Commission Transparency Should Be the Rule, Not the Exception

Riki Markowitz

Riki Markowitz

Contributing Writer

You may recall back in 2019 a slew of headlines frantically fear-mongering the potential end of the residential real estate industry as we know it. Obviously, the industry has not only survived its possible downfall, but it continued on a trajectory of explosive sales and inflated prices that coincided with exceptionally low inventory.

Here’s what happened: A homebuyer in California filed a class action lawsuit against the National Association of Realtors (NAR) and a slew of some of the largest global real estate companies. The plaintiff alleged that NAR and its co-defendants violated the law and, essentially, conspired to gouge consumers by inflating commissions and hindering — if not eliminating — competition. The suit stated that sellers incur an inflated cost on real estate transactions because they’re primarily responsible for paying the commission to the seller’s agent and the buyer’s agent. It goes on to say that the cost to sellers would be much lower if buyers paid a commission to their own buyer’s agents.

Over the course of the lawsuit, the Department of Justice (DOJ) has asserted that NAR “put illegal restraints” on competition in the residential real estate industry by concealing commissions collected by buyers brokers, even going as far as declaring their services are free. While buyers may not pay a commission to the buyer’s broker outright, sellers typically calculate the commission into the cost of the property.

The DOJ also charged that the industry made it too easy to quash competition by filtering listings based on the amount of the commission and even limiting access to listings to certain brokers and agents. Essentially, the plaintiff’s charged that if NAR committed to full transparency, compensation for brokers and agents would go down and consumers would save a lot of money.

While this and additional similar lawsuits have seen their fair share of twists and turns, one big takeaway for professionals is that consumers were demanding more transparency.

When a buyer or seller feels like their broker is concealing the amount of their commission, or even who’s responsible for paying commission, they then question what other information is being concealed.

Williamson County Association of REALTOR 2022 President Michele Sherwood of Keller Williams Realty, doesn’t necessarily disagree with consumers’ concerns. “The challenge I see is that if someone’s interested in purchasing a home, sometimes an agent will race out and show a property without actually sitting down, having a conversation and explaining how they get compensated.”

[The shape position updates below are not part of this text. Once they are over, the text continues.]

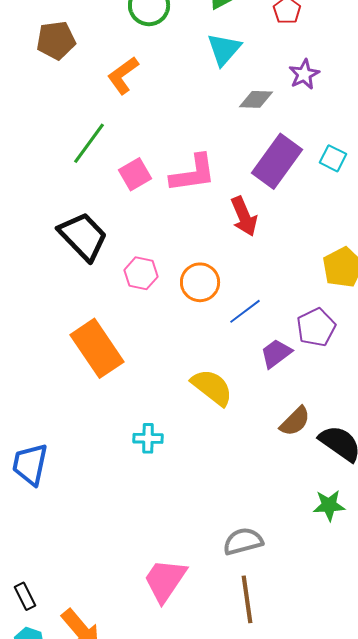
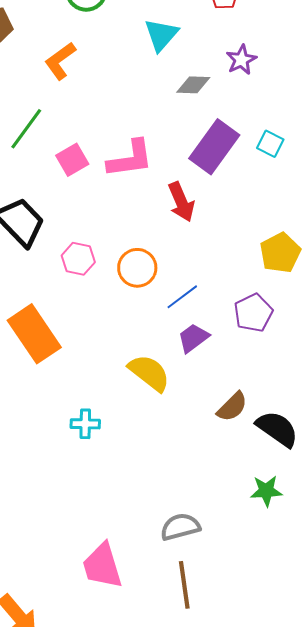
purple trapezoid: (276, 353) -> (193, 338), moved
pink trapezoid: (165, 580) -> (102, 566), turned -51

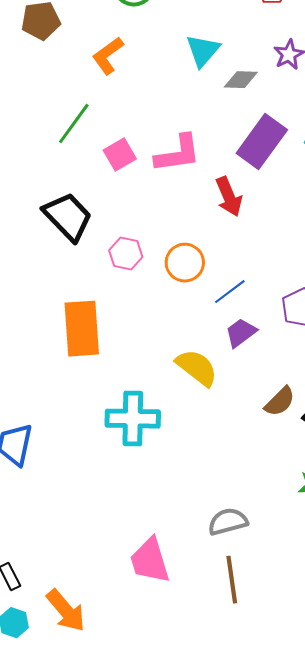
cyan triangle: (161, 35) -> (203, 51), moved
orange rectangle: (34, 334) -> (82, 329), turned 30
cyan cross: (85, 424) -> (133, 419), size x1.8

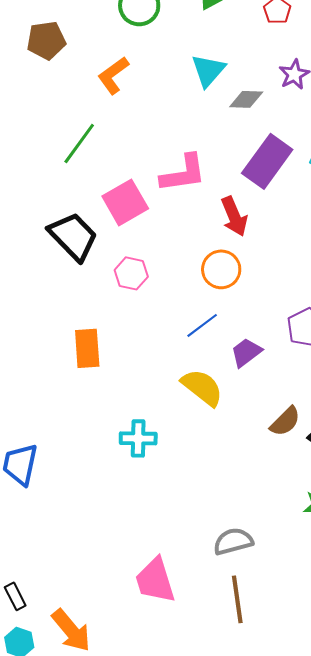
pink square: (120, 155) -> (125, 202), moved, size x1.4
orange circle: (185, 263) -> (221, 269), moved
blue line: (230, 292) -> (202, 325), moved
orange rectangle: (82, 329) -> (87, 348), size x0.7
cyan cross: (133, 419) -> (138, 438), size x0.7

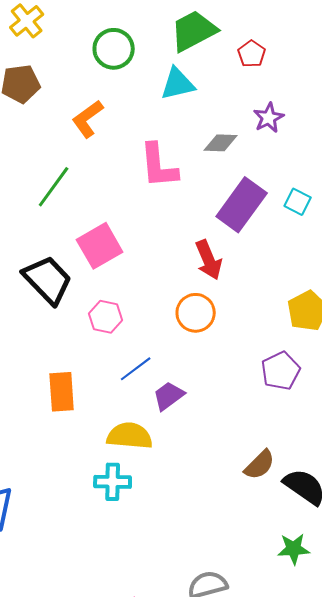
cyan triangle: (208, 70) -> (178, 84), moved, turned 36
pink L-shape: (183, 173) -> (159, 166), moved, turned 93
blue line: (202, 325) -> (136, 369), moved
purple trapezoid: (246, 352) -> (169, 396), moved
yellow semicircle: (202, 387) -> (130, 436), moved, turned -33

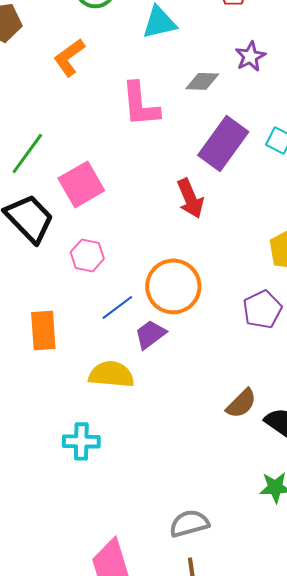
green line: (54, 187) -> (27, 153), moved
orange circle: (196, 313) -> (173, 286), moved, size x1.4
cyan cross: (113, 482) -> (81, 441), moved

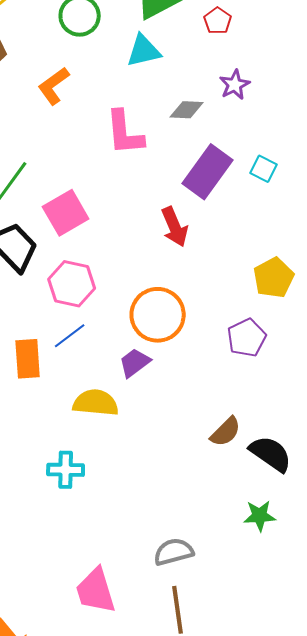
pink hexagon: (87, 255) -> (72, 284), size x1.4
blue line: (117, 307) -> (70, 336), moved

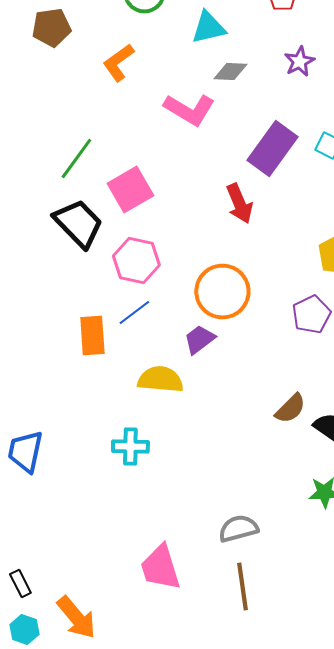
gray diamond: (187, 110) -> (230, 72), moved
pink L-shape: (125, 133) -> (189, 110), turned -54

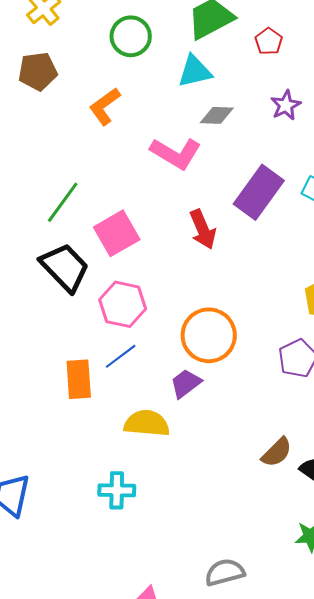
red arrow: (239, 204) -> (203, 229), moved

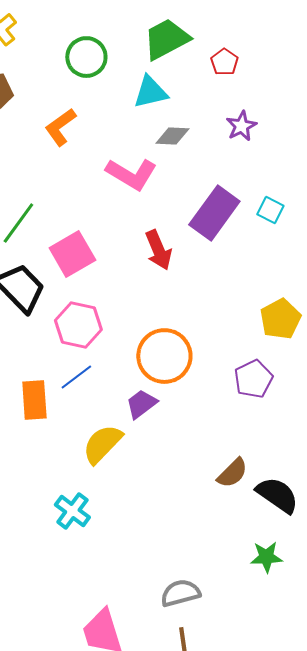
yellow semicircle: (147, 423) -> (102, 444), turned -51
cyan cross: (117, 490) -> (72, 511), turned 36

“The challenge I see is that if someone’s interested in purchasing a home, sometimes an agent will race out and show a property without actually sitting down, having a conversation and explaining how they get compensated.”


Sherwood doesn’t suggest that real estate professionals intentionally mislead clients. It’s more complicated than that. “One of the biggest challenges is that a lot of clients don’t understand the compensation piece,” she said. There is an easy solution, though. A significant amount of confusion can be eliminated if agents initiate the compensation conversation as early in the transaction process as possible. “Preferably,” Sherwood suggests, “before agents show a single home.”

Talking about compensation is crucial for any professional, but that doesn’t mean it’s easy. And for some agents, it never gets any easier. But real estate professionals don’t necessarily have to learn the ropes on their own.

Lots of local and statewide residential real estate organizations publish blog posts and FAQs, produce videos and infographics, and even offer continuing education (CE) classes that help agents and brokers find their voice and talk to clients about compensation.

One article by REALTOR Magazine offers straightforward tips for establishing compensation expectations with clients. The first is to use a buyer rep agreement, which details how agents get paid, how much they get paid, and by whom.

REALTORS are also strongly encouraged to fully disclose all the “extras.” For example, compensation for the buyer’s agent might be higher than the amount stated in the buyer rep agreement. It’s not unusual for something like this to happen. If a seller offers to pay a bonus upon sale of their property, buyers should be aware of it.

Every penny of the compensation agreement must be disclosed to clients and Sherwood believes it’s a conversation that should occur in person. “I think it’s imperative to be open and honest with the people that you’re working with,” she says. “It prevents problems down the road.” These days, a lot of brokerages won’t pay agents without that agreement in place. “I think it’s the right thing to do,” says Sherwood.

While many residential real estate professionals denounced the arguments made by the plaintiffs in the ongoing real estate commission lawsuits, some good has come out of it for consumers. A year ago, in the spirit of transparency, NAR announced that the organization would adopt a few key institutional changes.

For one, brokerages could no longer say their services are free. It’s a reference to the way that sellers, rather than buyers, fork over commission to an agent after their home sale closes. Essentially, NAR admitted that it was a rhetorical flourish since sellers typically include that commission into the cost of the home. So the buyer does pay. The organization agreed to close this loophole.

The second pro-consumer change was ensuring to disclose how much compensation buyer agents would receive. So now, part of a REALTORS’ duties includes discussing what services they provide and how they’re compensated.

NAR also committed to ending a practice that permitted listings to be excluded from search results based on the amount of compensation offered to buyer agents. In a press release, the organization said these changes were made “to ensure pro-consumer, pro-competitive marketplaces for buyers and sellers, and brokers.”